Referring again to fig. 2b, a gap 3 is provided between the metal bezel 1 and the circuit board 2. In one embodiment, the metal frame 1 can be at least partially used as an antenna radiator to receive/transmit a frequency signal, and a gap 3 is formed between the part of the frame used as the radiator and the circuit board 2, so that the antenna radiator has a good radiation environment; in some embodiments, the gap 3 is filled with a dielectric, such as polyurethane hot melt adhesive (polyurethane reactive, PUR).

In some embodiments, the metal bezel 1 may include a boss 102 extending into the gap 3. The boss 102 is used for being connected with the circuit board 2, specifically, a through hole opposite to the boss 102 is arranged on the circuit board 2, and a screw penetrates through the through hole and is screwed into the boss 102 to realize the fixed connection of the metal frame 1 and the circuit board 2; vice versa, the edge of the circuit board 2 is provided with an ear plate extending into the gap 3, the metal frame 1 is provided with through holes corresponding to the ear plate, and screws are threaded through the through holes in the metal frame 1 and into the ear plate of the circuit board 2.

In some embodiments, the edge of the circuit board 2 may also be provided with a notch corresponding to the shape and size of the boss 102, so that when the circuit board 2 is assembled, the notch corresponds to the boss 102 of the metal frame 1, thereby making the structure compact and further saving the internal space of the electronic device.

The application also comprises an antenna which can be applied to the electronic equipment.
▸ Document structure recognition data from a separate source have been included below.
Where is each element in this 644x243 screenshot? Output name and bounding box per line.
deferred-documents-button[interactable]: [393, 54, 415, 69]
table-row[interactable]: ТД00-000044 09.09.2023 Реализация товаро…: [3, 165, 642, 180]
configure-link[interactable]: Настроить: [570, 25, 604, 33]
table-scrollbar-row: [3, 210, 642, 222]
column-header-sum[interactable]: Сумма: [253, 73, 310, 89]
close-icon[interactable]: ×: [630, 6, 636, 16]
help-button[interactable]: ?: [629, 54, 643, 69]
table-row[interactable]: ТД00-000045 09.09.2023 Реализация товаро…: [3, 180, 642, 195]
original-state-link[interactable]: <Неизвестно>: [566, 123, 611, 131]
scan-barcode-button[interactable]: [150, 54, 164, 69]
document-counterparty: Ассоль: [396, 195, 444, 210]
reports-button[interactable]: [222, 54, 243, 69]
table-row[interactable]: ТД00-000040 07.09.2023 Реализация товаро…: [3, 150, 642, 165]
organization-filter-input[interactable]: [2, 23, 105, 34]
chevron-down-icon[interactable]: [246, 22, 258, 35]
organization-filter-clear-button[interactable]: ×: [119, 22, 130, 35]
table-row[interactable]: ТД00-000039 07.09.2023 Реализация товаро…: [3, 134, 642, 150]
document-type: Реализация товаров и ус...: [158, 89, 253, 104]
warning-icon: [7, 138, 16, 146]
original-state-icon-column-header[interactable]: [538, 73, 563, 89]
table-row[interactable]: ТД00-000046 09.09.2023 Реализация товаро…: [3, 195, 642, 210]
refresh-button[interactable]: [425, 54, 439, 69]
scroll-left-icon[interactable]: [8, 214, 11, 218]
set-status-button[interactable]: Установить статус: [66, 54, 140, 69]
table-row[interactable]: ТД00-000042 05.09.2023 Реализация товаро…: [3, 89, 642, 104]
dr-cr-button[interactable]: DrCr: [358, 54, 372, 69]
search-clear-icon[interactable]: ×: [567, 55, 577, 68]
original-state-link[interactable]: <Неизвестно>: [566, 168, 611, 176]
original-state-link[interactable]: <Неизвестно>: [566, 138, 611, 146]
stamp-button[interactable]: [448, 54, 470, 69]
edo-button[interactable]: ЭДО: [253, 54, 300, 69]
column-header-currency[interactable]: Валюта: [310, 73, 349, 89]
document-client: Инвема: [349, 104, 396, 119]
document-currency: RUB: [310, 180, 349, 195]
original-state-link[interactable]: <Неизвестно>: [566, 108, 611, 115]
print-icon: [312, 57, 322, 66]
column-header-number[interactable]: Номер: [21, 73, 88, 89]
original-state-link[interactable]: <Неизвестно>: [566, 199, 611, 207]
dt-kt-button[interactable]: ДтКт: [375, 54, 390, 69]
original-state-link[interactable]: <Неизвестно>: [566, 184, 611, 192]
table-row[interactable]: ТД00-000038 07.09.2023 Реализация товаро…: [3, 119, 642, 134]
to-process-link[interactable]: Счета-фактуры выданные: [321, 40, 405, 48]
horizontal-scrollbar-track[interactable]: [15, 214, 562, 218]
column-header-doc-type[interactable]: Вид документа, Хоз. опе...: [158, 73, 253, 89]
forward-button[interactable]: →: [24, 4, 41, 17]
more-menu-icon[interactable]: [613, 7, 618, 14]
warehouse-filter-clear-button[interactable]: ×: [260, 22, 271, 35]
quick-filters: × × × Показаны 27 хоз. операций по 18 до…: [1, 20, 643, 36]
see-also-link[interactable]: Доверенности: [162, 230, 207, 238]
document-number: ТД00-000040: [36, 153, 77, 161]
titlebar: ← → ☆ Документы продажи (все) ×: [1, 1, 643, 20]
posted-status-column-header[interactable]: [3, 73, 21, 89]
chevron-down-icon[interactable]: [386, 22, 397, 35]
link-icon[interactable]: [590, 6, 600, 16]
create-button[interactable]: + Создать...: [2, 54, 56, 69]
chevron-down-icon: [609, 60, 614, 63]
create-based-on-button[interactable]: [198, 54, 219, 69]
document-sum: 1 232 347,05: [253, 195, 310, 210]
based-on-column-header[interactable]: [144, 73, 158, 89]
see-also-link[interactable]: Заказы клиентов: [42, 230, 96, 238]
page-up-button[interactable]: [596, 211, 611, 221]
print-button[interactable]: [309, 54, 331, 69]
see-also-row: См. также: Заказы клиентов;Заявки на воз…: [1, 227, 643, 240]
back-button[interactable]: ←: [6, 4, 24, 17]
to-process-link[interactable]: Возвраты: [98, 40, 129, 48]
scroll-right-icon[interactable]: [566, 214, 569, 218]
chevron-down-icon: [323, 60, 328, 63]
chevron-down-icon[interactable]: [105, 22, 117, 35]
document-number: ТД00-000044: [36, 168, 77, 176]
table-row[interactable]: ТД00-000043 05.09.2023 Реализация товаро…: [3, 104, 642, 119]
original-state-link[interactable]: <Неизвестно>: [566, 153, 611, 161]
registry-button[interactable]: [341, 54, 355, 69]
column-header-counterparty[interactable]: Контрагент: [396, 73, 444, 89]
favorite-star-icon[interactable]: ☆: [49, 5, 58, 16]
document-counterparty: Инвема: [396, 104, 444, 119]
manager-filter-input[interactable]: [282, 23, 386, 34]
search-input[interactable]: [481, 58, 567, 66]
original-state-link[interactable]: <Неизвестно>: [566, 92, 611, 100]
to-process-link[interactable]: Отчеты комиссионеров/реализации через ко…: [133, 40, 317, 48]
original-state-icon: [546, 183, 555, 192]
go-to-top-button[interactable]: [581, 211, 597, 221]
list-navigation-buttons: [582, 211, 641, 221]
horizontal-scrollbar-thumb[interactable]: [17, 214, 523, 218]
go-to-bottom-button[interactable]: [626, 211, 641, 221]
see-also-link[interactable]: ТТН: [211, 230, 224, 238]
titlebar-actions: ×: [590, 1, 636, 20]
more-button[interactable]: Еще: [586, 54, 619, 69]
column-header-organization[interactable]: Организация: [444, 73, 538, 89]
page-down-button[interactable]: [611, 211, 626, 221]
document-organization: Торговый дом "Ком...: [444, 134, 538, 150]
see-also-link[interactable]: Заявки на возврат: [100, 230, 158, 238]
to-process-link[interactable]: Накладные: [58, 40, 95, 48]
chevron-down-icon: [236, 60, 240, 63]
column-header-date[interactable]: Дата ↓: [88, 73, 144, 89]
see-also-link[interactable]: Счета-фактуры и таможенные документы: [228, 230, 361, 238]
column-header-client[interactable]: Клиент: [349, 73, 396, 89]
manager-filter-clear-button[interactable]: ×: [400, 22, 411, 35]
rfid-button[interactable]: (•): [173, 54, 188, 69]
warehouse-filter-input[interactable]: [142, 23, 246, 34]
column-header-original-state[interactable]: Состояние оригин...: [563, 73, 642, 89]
An antenna provided in an electronic device is described below with reference to the drawings.

The embodiment of the application provides a first antenna applied to the electronic equipment. Fig. 3a shows a simplified schematic structure of a first antenna according to an embodiment of the present application.
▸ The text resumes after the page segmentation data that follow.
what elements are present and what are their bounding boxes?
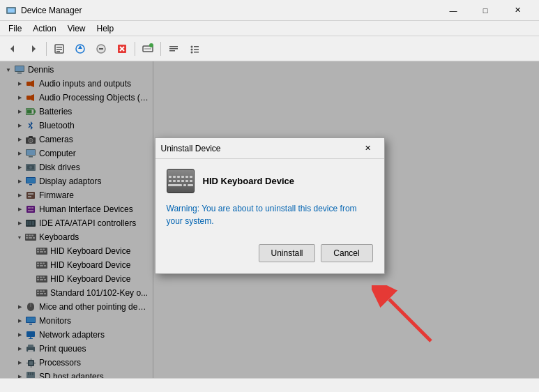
svg-rect-5 [56, 47, 62, 48]
svg-point-25 [191, 51, 193, 53]
main-area: ▼ Dennis ▶Audio inputs and outputs▶Audio… [0, 61, 539, 392]
uninstall-dialog: Uninstall Device ✕ [155, 137, 385, 274]
title-bar: Device Manager — □ ✕ [0, 0, 539, 21]
properties-button[interactable] [50, 39, 69, 59]
modal-overlay: Uninstall Device ✕ [0, 61, 539, 378]
svg-rect-22 [194, 46, 199, 47]
menu-action[interactable]: Action [27, 22, 61, 35]
dialog-buttons: Uninstall Cancel [167, 239, 373, 268]
dialog-close-button[interactable]: ✕ [358, 141, 379, 156]
svg-rect-24 [194, 49, 199, 50]
menu-view[interactable]: View [62, 22, 91, 35]
minimize-button[interactable]: — [437, 0, 469, 21]
menu-file[interactable]: File [3, 22, 27, 35]
svg-rect-18 [169, 46, 178, 47]
window-title: Device Manager [21, 6, 437, 15]
uninstall-button[interactable] [112, 39, 132, 59]
toolbar [0, 36, 539, 61]
toolbar-separator-1 [46, 42, 47, 56]
cancel-button[interactable]: Cancel [321, 244, 373, 262]
update-driver-button[interactable] [70, 39, 90, 59]
svg-rect-1 [8, 8, 15, 13]
svg-marker-2 [10, 45, 14, 52]
keyboard-device-icon [167, 169, 195, 193]
dialog-device-row: HID Keyboard Device [167, 170, 373, 191]
dialog-titlebar: Uninstall Device ✕ [155, 138, 384, 159]
back-button[interactable] [3, 39, 22, 59]
svg-rect-7 [56, 51, 60, 52]
window-controls: — □ ✕ [437, 0, 533, 21]
dialog-title: Uninstall Device [161, 144, 358, 153]
close-button[interactable]: ✕ [501, 0, 533, 21]
svg-point-17 [149, 43, 153, 47]
svg-rect-20 [169, 50, 175, 52]
action-menu-button[interactable] [164, 39, 183, 59]
svg-rect-19 [169, 48, 178, 50]
toolbar-separator-3 [160, 42, 161, 56]
scan-button[interactable] [138, 39, 158, 59]
dialog-device-icon [167, 170, 195, 191]
svg-point-21 [191, 45, 193, 47]
menu-help[interactable]: Help [91, 22, 120, 35]
dialog-body: HID Keyboard Device Warning: You are abo… [155, 159, 384, 273]
uninstall-confirm-button[interactable]: Uninstall [259, 244, 314, 262]
svg-rect-16 [144, 48, 151, 50]
toolbar-separator-2 [135, 42, 135, 56]
svg-marker-9 [78, 45, 82, 49]
disable-button[interactable] [91, 39, 111, 59]
dialog-device-name: HID Keyboard Device [203, 176, 295, 186]
svg-marker-3 [32, 45, 36, 52]
svg-rect-6 [56, 49, 62, 50]
view-menu-button[interactable] [185, 39, 204, 59]
svg-point-23 [191, 48, 193, 50]
maximize-button[interactable]: □ [469, 0, 501, 21]
forward-button[interactable] [24, 39, 43, 59]
menu-bar: File Action View Help [0, 21, 539, 36]
svg-rect-26 [194, 52, 199, 53]
dialog-warning-text: Warning: You are about to uninstall this… [167, 202, 373, 227]
status-bar [0, 378, 539, 392]
app-icon [6, 5, 17, 16]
As shown in fig. 3a, in some embodiments, the first antenna 4 comprises: a first antenna feed point 41, a first electrical conductor 42, a first device 51 and a second device 52. The first electrical conductor 42 includes a first end 421 and a second end 422. The first antenna feed point 41 is disposed on the first electrical conductor 42 and is located between the first end 421 and the second end 422.
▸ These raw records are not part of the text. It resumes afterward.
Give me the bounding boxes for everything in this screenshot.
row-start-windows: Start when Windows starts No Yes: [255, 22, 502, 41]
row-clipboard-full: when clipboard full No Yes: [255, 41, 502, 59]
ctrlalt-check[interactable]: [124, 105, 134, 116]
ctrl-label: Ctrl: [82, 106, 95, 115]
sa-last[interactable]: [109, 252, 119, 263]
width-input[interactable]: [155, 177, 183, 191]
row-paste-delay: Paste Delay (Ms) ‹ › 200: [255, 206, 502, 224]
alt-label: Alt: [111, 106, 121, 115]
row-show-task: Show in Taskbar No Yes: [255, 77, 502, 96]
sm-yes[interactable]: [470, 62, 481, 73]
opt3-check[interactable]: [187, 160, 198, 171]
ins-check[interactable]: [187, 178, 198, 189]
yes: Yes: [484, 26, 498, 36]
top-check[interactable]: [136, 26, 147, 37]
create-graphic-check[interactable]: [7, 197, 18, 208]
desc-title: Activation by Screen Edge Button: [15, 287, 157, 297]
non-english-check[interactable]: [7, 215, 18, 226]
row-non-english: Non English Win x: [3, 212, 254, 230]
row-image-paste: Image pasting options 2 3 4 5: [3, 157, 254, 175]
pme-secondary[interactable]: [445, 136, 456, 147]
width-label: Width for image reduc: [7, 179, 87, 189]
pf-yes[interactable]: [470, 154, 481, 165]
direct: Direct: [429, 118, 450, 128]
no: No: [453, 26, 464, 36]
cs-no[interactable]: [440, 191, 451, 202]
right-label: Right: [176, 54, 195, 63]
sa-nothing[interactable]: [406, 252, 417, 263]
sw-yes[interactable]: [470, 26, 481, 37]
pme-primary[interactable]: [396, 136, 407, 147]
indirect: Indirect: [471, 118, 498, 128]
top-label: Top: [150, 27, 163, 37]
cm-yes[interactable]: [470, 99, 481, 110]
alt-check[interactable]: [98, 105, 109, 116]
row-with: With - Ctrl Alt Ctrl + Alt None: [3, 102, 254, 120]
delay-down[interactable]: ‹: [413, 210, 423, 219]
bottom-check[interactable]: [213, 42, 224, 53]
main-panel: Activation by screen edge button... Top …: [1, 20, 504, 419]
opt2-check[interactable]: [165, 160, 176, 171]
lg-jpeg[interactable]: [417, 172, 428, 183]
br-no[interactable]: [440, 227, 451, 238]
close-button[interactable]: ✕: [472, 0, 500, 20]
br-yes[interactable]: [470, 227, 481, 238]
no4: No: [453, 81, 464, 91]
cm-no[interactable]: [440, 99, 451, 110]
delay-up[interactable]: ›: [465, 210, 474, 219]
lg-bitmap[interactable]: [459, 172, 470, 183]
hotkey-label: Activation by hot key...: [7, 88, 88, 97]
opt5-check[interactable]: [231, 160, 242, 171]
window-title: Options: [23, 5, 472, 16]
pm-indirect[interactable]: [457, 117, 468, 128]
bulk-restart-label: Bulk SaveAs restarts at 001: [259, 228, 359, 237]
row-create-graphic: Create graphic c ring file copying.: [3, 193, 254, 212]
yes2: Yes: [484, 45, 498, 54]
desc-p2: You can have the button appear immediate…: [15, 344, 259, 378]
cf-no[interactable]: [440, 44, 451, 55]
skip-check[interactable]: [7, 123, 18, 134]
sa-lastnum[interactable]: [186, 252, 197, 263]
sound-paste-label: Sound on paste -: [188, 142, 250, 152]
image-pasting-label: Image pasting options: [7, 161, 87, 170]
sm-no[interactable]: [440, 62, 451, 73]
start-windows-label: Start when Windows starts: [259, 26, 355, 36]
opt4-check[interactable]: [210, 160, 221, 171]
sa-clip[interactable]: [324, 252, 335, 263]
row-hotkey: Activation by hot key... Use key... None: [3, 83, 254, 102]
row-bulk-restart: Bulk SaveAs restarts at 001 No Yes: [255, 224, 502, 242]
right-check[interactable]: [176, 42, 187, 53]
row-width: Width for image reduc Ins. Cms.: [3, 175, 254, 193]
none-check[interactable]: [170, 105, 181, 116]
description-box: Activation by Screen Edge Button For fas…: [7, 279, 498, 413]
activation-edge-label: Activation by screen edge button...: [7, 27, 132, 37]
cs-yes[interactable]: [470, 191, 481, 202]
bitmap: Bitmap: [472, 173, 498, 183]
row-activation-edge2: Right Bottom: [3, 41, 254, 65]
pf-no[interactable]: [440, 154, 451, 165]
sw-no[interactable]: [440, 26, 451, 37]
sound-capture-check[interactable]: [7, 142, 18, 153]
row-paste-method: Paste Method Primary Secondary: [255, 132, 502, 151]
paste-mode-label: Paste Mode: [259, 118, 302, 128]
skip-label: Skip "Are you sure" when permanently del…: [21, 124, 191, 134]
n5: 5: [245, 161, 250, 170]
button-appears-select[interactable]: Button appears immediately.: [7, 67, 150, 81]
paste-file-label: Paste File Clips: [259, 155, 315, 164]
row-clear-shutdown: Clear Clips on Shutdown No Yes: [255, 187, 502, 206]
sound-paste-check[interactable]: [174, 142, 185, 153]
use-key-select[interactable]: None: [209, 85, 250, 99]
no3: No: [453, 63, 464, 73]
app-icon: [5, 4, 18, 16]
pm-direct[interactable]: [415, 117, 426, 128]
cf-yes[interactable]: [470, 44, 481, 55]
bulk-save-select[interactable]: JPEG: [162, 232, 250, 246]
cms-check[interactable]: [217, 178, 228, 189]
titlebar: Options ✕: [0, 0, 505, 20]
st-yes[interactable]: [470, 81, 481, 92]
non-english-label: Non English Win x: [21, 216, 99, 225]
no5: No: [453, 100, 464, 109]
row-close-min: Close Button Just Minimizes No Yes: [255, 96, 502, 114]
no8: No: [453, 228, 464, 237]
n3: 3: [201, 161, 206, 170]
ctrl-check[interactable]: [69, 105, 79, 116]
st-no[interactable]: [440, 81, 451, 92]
In one implementation, the first antenna feed point 41 may be a pad or dome location where a signal feed source of the first antenna is electrically connected to the first electrical conductor 42.

And, the first device 51 is located at the first end 421, one end of the first device 51 is electrically connected to the first conductor 42, and the other end is grounded, so that the first end 421 is grounded through the first device 51. The second device 52 is located at the second end 422, one end of the second device 52 is electrically connected to the first electrical conductor 42, and the other end is grounded, and the second end 422 is grounded through the second device 52.

Wherein the first device 51 may comprise at least one capacitance or inductance and the second device 52 may comprise at least one capacitance or inductance.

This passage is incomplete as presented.